The $113,000 research grant Westphal received last fall from the National Science Foundation is going to make even better things happen in the mathematics department. Won in competition with top-flight research universities, it involves developing new techniques in computational mathematics. But it's also a template for how the liberal arts can enrich science, how science can inform the liberal arts, and how students can learn “the human element” of research from scientists as committed to teaching as they are to discovery.

Westphal calls it “collaborative exploration.”

That’s not the subject of his grant, Adaptively Weighted Finite Element Methods for PDEs and Optimal Least-Squared Metrics.

But Westphal says students will learn that human element—“what it’s like to be a professional”—as they engage in an experience most current faculty didn’t have until grad school.

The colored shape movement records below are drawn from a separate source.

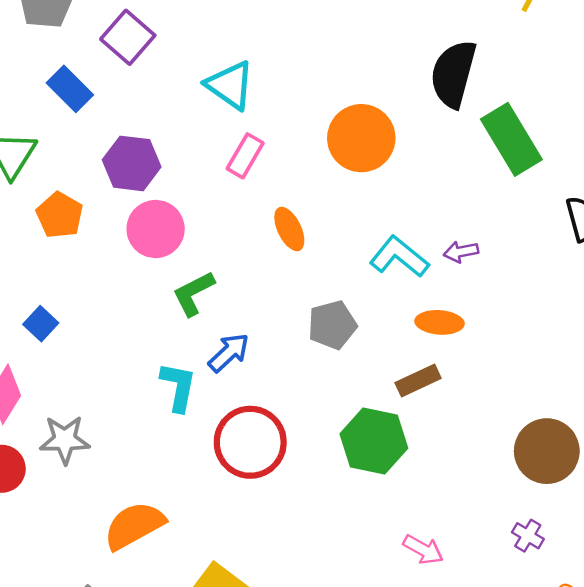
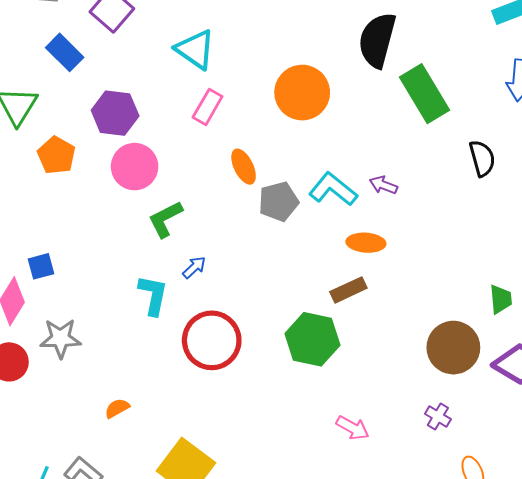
purple arrow: (461, 252) -> (383, 185), turned 32
blue square: (41, 324) -> (41, 266), moved, turned 32
gray pentagon: (332, 325) -> (279, 202), moved
blue arrow: (229, 353) -> (194, 267), size x0.7
orange semicircle: (134, 526) -> (117, 408), size x0.5

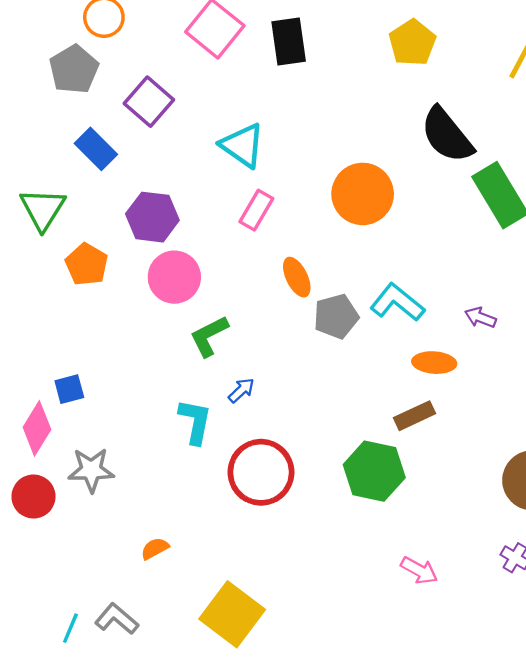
black semicircle: (377, 40) -> (447, 135), turned -54
purple arrow: (383, 185) -> (480, 318), moved

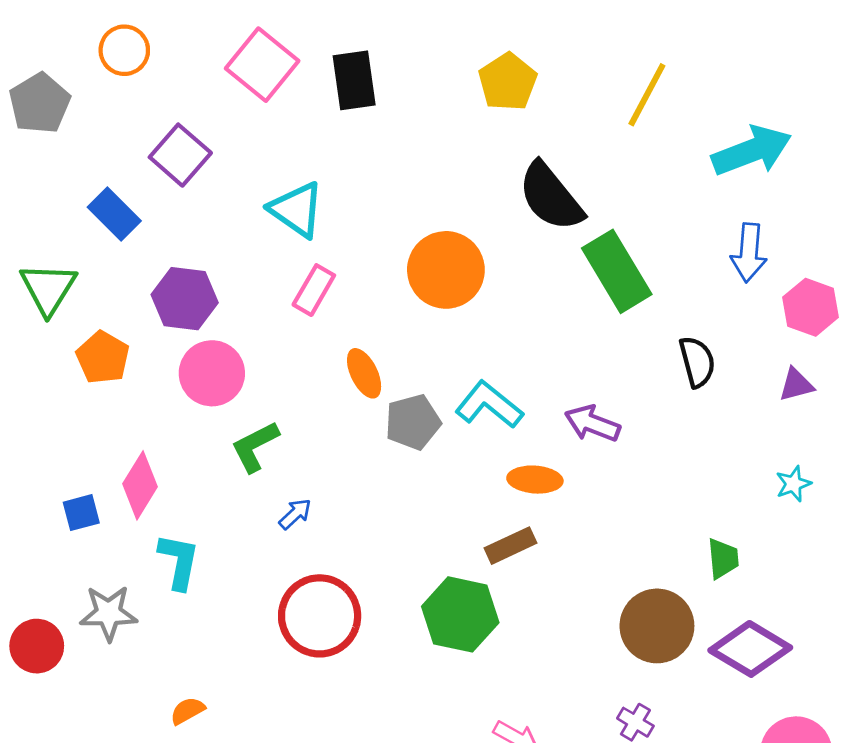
gray pentagon: (74, 69) -> (40, 103), moved
purple arrow: (480, 318) -> (592, 424), size x1.4
cyan L-shape: (195, 421) -> (179, 561), moved
pink diamond: (37, 428) -> (140, 485), moved

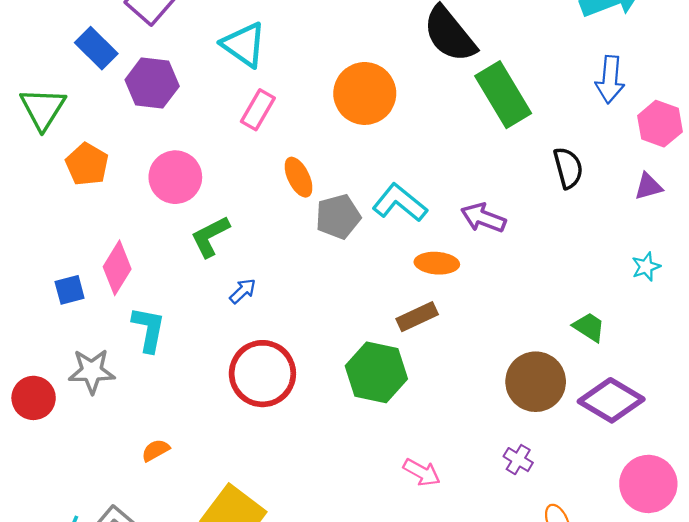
purple hexagon: (185, 299) -> (152, 83), moved
green trapezoid: (723, 558) -> (589, 327), turned -52

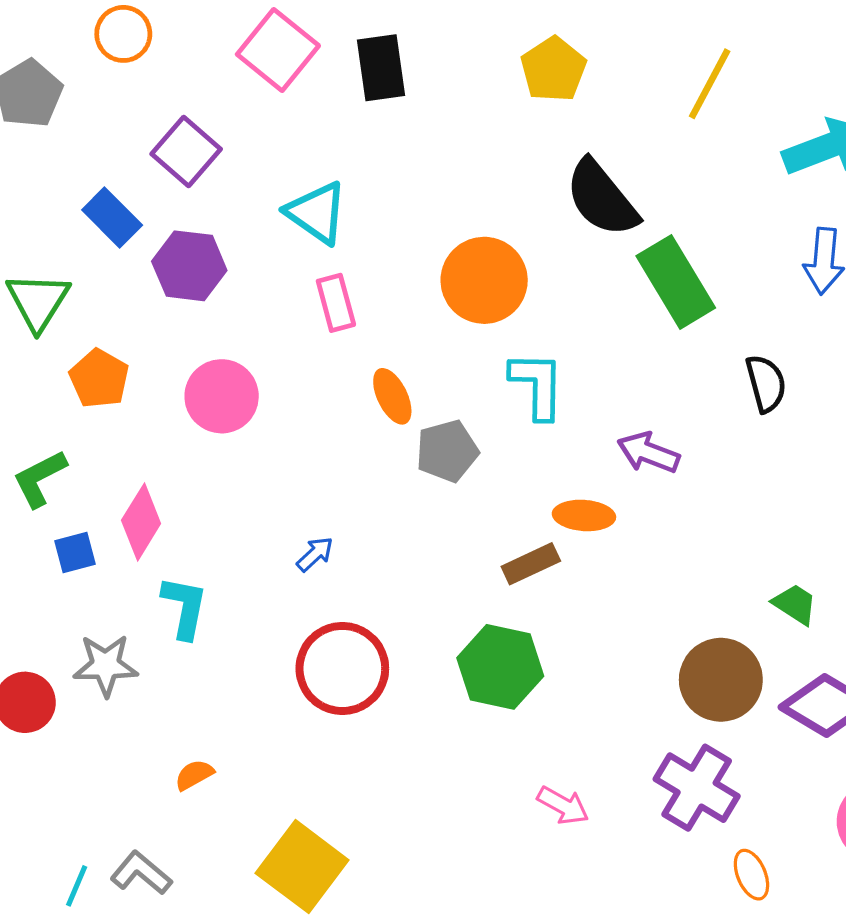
pink rectangle: (258, 110) -> (336, 303), turned -45
cyan L-shape: (400, 203) -> (537, 385), moved, turned 52
green L-shape: (210, 236) -> (40, 478), moved
brown rectangle: (417, 317) -> (531, 564), moved
purple cross: (518, 460) -> (697, 788), size x2.0

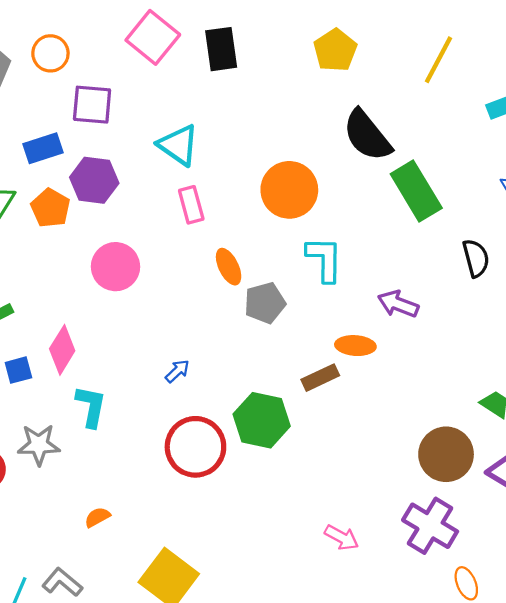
orange circle: (123, 34) -> (50, 53), moved
purple square: (186, 151) -> (92, 105), turned -36
blue rectangle: (112, 218) -> (43, 148), turned -63
orange pentagon: (99, 379) -> (50, 208), moved
green hexagon: (500, 667) -> (262, 420), moved

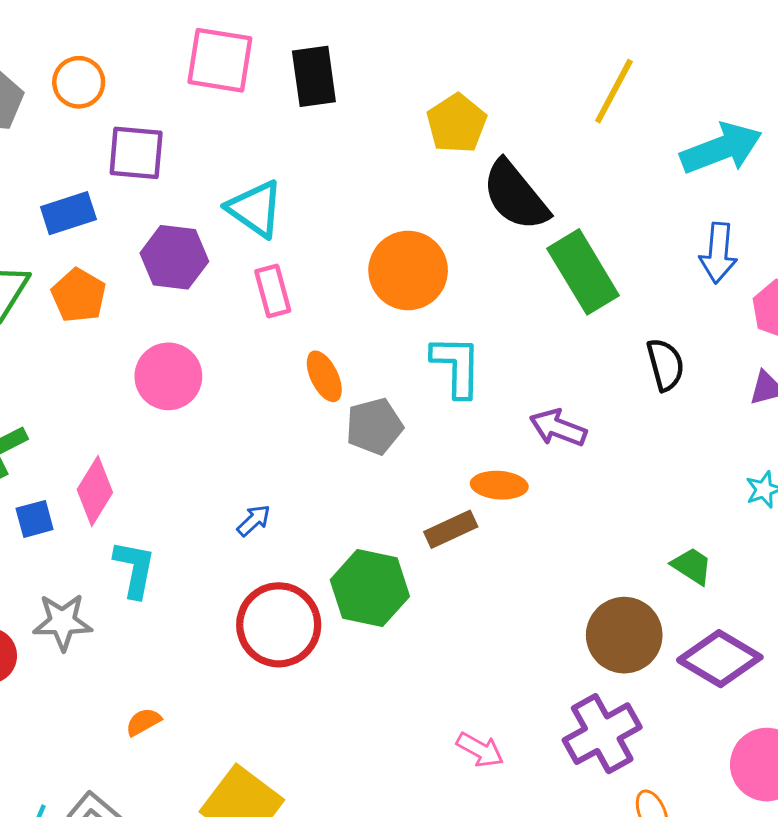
pink square: (153, 37) -> (220, 60), turned -30
yellow pentagon: (335, 50) -> (457, 123), moved
purple hexagon: (94, 180) -> (174, 257), moved
purple cross: (430, 526) -> (602, 734), turned 30

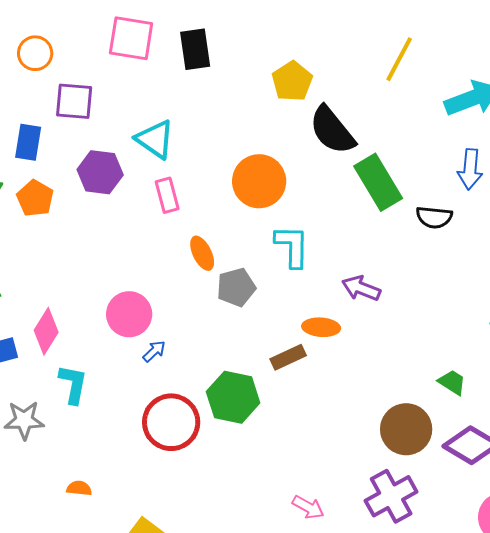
blue rectangle: (68, 213) -> (28, 142), turned -63
black semicircle: (665, 365) -> (434, 217), moved, turned 111
pink circle: (168, 376) -> (129, 314), moved
orange semicircle: (143, 722) -> (79, 488), turned 35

He says Wabash students are well prepared for the work.

“Big research institutions focus on training graduate students and postdocs, and they do a very good job at that. That’s how I learned this stuff. But at a place like Wabash, the undergraduates are at the top of the totem pole. They’re used to close interaction with faculty.

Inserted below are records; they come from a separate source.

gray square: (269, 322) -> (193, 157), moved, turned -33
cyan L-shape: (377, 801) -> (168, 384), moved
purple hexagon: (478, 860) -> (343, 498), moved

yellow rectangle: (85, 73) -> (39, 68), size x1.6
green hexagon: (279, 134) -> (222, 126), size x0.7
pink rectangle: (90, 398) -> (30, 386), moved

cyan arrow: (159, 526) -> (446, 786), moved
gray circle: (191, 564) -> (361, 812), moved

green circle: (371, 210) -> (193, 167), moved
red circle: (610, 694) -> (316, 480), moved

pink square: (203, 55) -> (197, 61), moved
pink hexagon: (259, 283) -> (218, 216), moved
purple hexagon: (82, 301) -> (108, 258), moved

“My challenge is to give them exposure to research while also discovering something meaningful in the field in computational mathematics. I treat them like graduate students and we work on that level.”

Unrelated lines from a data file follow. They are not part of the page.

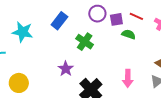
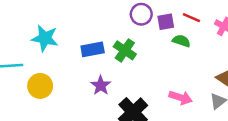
blue rectangle: (59, 21) -> (93, 49), moved, turned 42
pink arrow: (128, 78) -> (181, 98), turned -72
yellow circle: (19, 83) -> (40, 86), moved

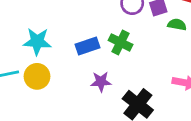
purple star: (101, 85) -> (101, 82), turned -30
yellow circle: (40, 86) -> (37, 76), moved

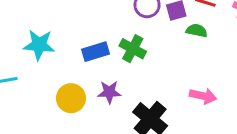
yellow circle: (37, 76) -> (71, 98), moved

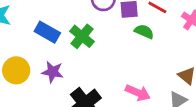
blue rectangle: (95, 52) -> (47, 32), turned 35

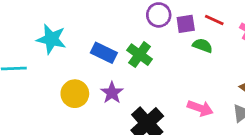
purple star: (53, 72) -> (112, 93), turned 30

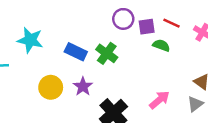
pink arrow: (200, 108) -> (159, 100), turned -60

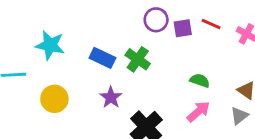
green semicircle: (161, 45) -> (200, 80), moved
yellow circle: (51, 87) -> (54, 99), moved

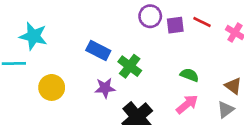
cyan star: (50, 45) -> (33, 36), moved
green cross: (138, 59) -> (130, 66), moved
purple star: (111, 97) -> (105, 88), turned 30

Westphal says that although the human element of research can’t simply be taught in the classroom, it can be observed and absorbed.

It begins with focus.

“In research, you’re focusing on this one project. You've got to do it today and tomorrow and the next day for weeks on end. You've got one problem that you've got your mind wrapped around.

“Most undergraduates have never have had that scale of project before.”

There’s failure.

“When you're on the front lines of doing things for the first time, the process is really slow. You hit a lot of dead ends. You ask a lot of dumb questions that you eventually find out were dumb questions, but that you had to ask.

“And there are lots of little failures. You've got to hit a wall. You've got to back up and move again, hit another wall. You almost blindly work your way around a lot of things. Every once in a while, you step out into the light, your eyes dilate, and it's scary, but then you realize you’ve found something important.”

Westphal says it’s best for students to experience such failure in the relatively safe environment of Wabash. Most important, he says, they must learn that “science is a team sport.”

“You have to be able to concentrate alone, but you’ve also got to be able to work in groups and communicate. The process works the best when you have two or three people working together. You talk through ideas. You get confused. You say, ‘What did we do last time we had something like this?’ You feed off of each other.”

Working with Westphal, students learn that “there are people behind all this stuff.

“We’ll go to conferences, meet other scientists, or we’ll go through journals and I’ll say, ‘This guy here, he’s a big player.’ It sounds like gossip, but you’ve got to know these things. You’ve got to know how to navigate, to know what research groups are putting out good work we need to be paying attention to and understanding.

“What we do at Wabash—and in my experience is done best at schools like Wabash—is to get undergraduates really plugged into the research process, to make them real ‘boots on the ground’ where they're working on open-ended problems.”

Westphal’s open-ended problem is in computational math.

He and his students aim to design a new class of robust adaptive algorithms with potential applications in fluid mechanics, and weather and climate modeling, among many others.

“What drives me is finding the reason why things often don’t work the way that they’re supposed to, and then figuring out what the problems are, and how to solve those in an elegant way,” Westphal says.

For the next three years, thanks to the NSF grant, two students for each of the next three summers will be figuring out problems with him, solving them in an elegant way, and learning how to be scientists in the best liberal arts tradition.